En orden a la colocación y empleo de mano de obra hubo que soportar los efectos de la fatídica ley de términos municipales, del propio Largo Caballero, que perjudicó mucho a los trabajadores, en especial a los campesinos. De no haberla derogado, habrían matado a los propios obreros, porque, en contra de la propia ley de Contrato de Trabajo, impedía el trasvase de la mano de obra excedente de unos pueblos a otros, con lo que quedaron interrumpidas las tradicionales migraciones interiores, perjudicando las campañas de recolección, pues mientras en unos pueblos se declaraban huelgas para hacer subir el salario (lo que era la parte buena de la ley), en otros, por escasez de vendimias, siegas y recolecciones, los braceros que sobraban se quedaban inactivos y sin salario, porque no podían trasladarse a otros términos. Era una situación insolidaria que provocaba una lucha feroz por la vida entre los más indefensos.

Afortunadamente, nuestro pueblo de Onteniente nunca tuvo este problema, por ser un pueblo industrial, con mayor estabilidad en el empleo y escaso campo de aplicación de esta ley.

El ritmo de vida y la intensa actividad que me impone este movimiento sindical me obligaron a reducir la atención que venía prestando al Centro Parroquial en la Acción Católica.

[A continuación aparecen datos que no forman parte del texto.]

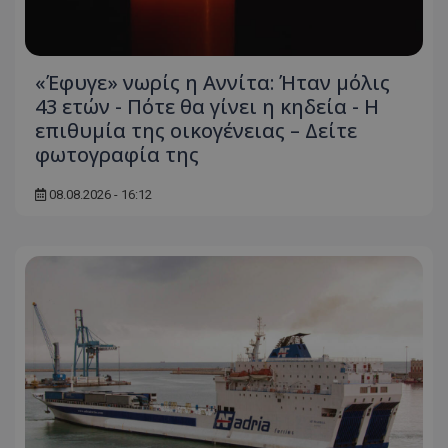
«Έφυγε» νωρίς η Αννίτα: Ήταν μόλις
43 ετών - Πότε θα γίνει η κηδεία - Η
επιθυμία της οικογένειας – Δείτε
φωτογραφία της
08.08.2026 - 16:12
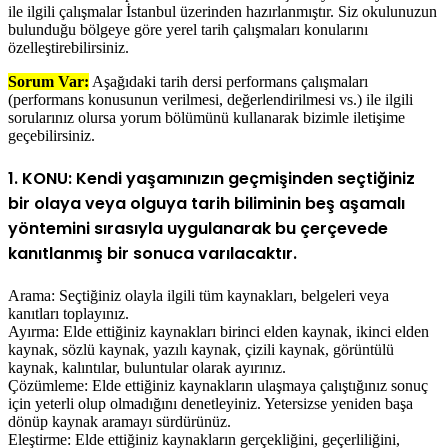
ile ilgili çalışmalar İstanbul üzerinden hazırlanmıştır. Siz okulunuzun
bulunduğu bölgeye göre yerel tarih çalışmaları konularını
özelleştirebilirsiniz.
Sorum Var:
Aşağıdaki tarih dersi performans çalışmaları
(performans konusunun verilmesi, değerlendirilmesi vs.) ile ilgili
sorularınız olursa yorum bölümünü kullanarak bizimle iletişime
geçebilirsiniz.
1. KONU: Kendi yaşamınızın geçmişinden seçtiğiniz
bir olaya veya olguya tarih biliminin beş aşamalı
yöntemini sırasıyla uygulanarak bu çerçevede
kanıtlanmış bir sonuca varılacaktır.
Arama: Seçtiğiniz olayla ilgili tüm kaynakları, belgeleri veya
kanıtları toplayınız.
Ayırma: Elde ettiğiniz kaynakları birinci elden kaynak, ikinci elden
kaynak, sözlü kaynak, yazılı kaynak, çizili kaynak, görüntülü
kaynak, kalıntılar, buluntular olarak ayırınız.
Çözümleme: Elde ettiğiniz kaynakların ulaşmaya çalıştığınız sonuç
için yeterli olup olmadığını denetleyiniz. Yetersizse yeniden başa
dönüp kaynak aramayı sürdürünüz.
Eleştirme: Elde ettiğiniz kaynakların gerçekliğini, geçerliliğini,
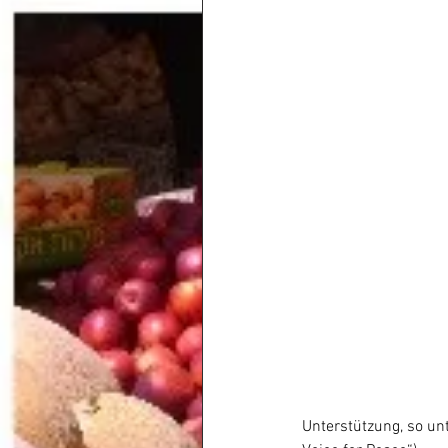
Unterstützung, so un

Lo mismo me ocurre en la actividad política, constreñida a mera pertenencia, sin más actividad que las elecciones. Se proyecta, pues, mi vida en dos únicos frentes: el sindicato y el noviazgo, que se va formalizando y resulta ser capítulo muy importante de mi vida.

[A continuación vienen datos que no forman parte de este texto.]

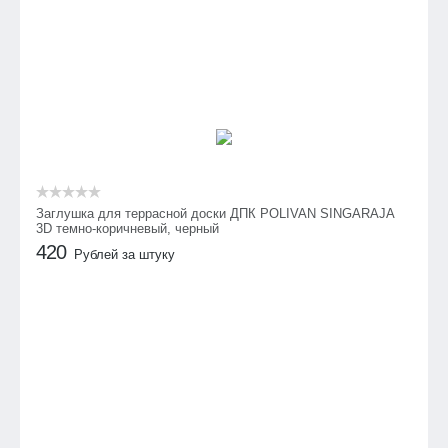
Заглушка для террасной доски ДПК POLIVAN SINGARAJA
3D темно-коричневый, черный
420
Рублей за штуку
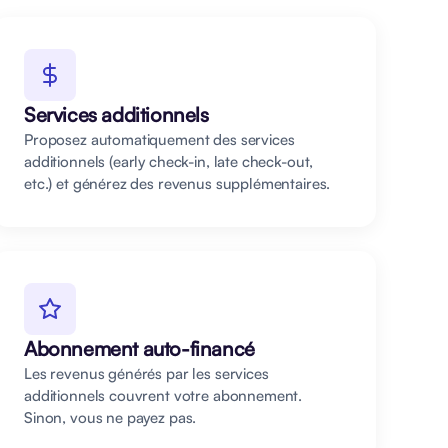
Services additionnels
Proposez automatiquement des services
additionnels (early check-in, late check-out,
etc.) et générez des revenus supplémentaires.
Abonnement auto-financé
Les revenus générés par les services
additionnels couvrent votre abonnement.
Sinon, vous ne payez pas.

En el plano de actuación sindical, el camino no podía ser más espinoso y la lucha diaria de una angustia constante, con muy pocas satisfacciones. Muchas veces problemas bien planteados salían mal o se complicaban más de lo necesario por fallos humanos de los mismos componentes. Mientras a algunos impulsivos había que frenar y sujetar, porque se exaltaban saliéndose de madre, existían otros acobardados que no había manera de hacer marchar; en todo caso tenían que ver resultados prácticos, y aun así el temor egoísta les impedía arrancarse.

Recuerdo una anécdota que aún me da coraje, de pensar que hubiera gente tan zopenca. Ocurrió en la empresa de serrería mecánica del "Verge", como popularmente se llamaba su empresario, G.G.Ll. Este era un republicano cascarrabias, bravucón, según decían los cuatro o cinco operarios que tenía, todos ellos miembros de nuestro sindicato. Venían reclamando de tiempo contra los malos tratos, insultos del empresario, por cualquier motivo, así como que no les pagaba el salario correspondiente ni los otros beneficios de horarios, descansos, vacaciones, etc.

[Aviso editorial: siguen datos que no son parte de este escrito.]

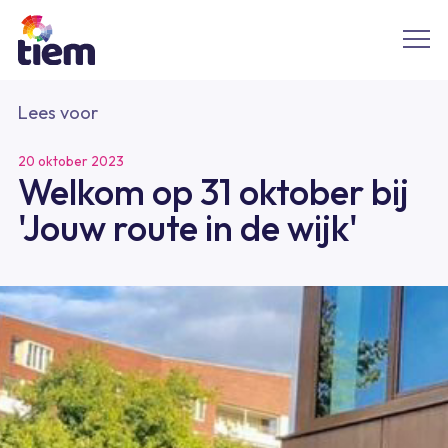
Lees voor
20 oktober 2023
Welkom op 31 oktober bij
'Jouw route in de wijk'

Realizado el estudio de su situación, uno por uno pasaron delante de nosotros y les dejamos advertidos de sus recursos legales, les indicamos la forma de plantear el caso conjuntamente, a la hora de entrar al trabajo o al terminar la jornada. Se resistían diciendo que, en cuanto le formularan la primera reclamación los echaría a patadas o les diría, como otras veces, que a ellos y su sindicato se los pasaba por debajo de la pierna. Con aquella mentalidad, no había manera de sacarles a flote; ellos querían que fuera un acto del sindicato que apabullara al empresario, pero sin tener que dar la cara; eran de esos que se excusan siempre ante el peligro, diciendo: "No me interesa, no quiero... A mí es que me obligan..."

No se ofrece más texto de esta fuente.